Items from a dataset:
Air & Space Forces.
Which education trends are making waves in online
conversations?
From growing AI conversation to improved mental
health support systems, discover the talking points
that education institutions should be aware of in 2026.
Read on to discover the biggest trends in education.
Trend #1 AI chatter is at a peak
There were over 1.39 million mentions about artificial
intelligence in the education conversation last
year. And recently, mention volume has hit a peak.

---

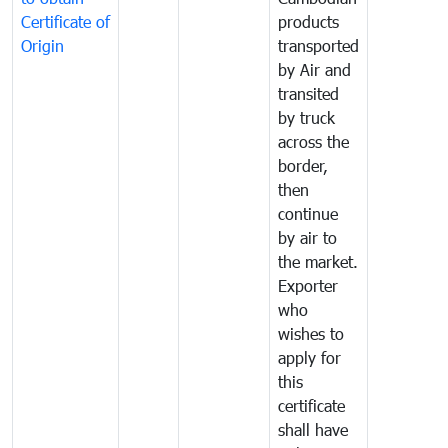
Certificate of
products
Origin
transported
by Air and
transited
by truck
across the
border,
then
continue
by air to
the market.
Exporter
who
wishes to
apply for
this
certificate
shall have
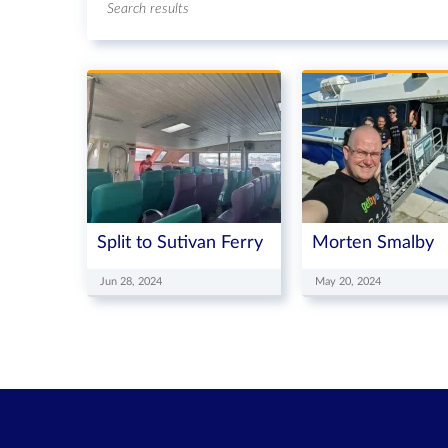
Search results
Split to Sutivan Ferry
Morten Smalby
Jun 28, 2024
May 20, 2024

---

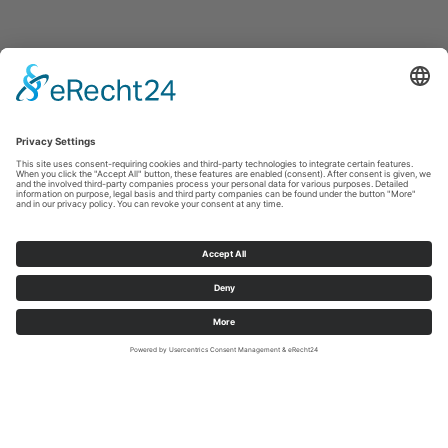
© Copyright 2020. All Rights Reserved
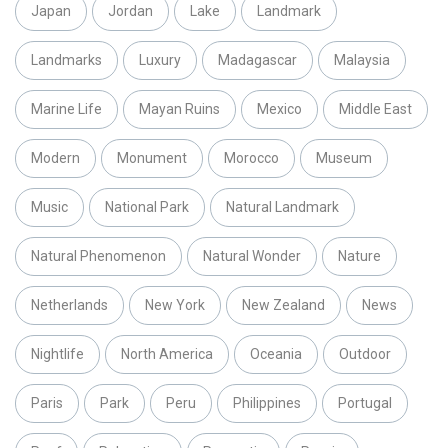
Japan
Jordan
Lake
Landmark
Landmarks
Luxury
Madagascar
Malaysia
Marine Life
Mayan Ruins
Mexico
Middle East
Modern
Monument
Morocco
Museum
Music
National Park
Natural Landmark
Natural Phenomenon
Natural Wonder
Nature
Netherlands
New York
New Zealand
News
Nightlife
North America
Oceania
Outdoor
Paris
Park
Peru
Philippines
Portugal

• How to complete this task
Please show each line in the records above that contains "Natural".

• Task result
Natural Landmark
Natural Phenomenon
Natural Wonder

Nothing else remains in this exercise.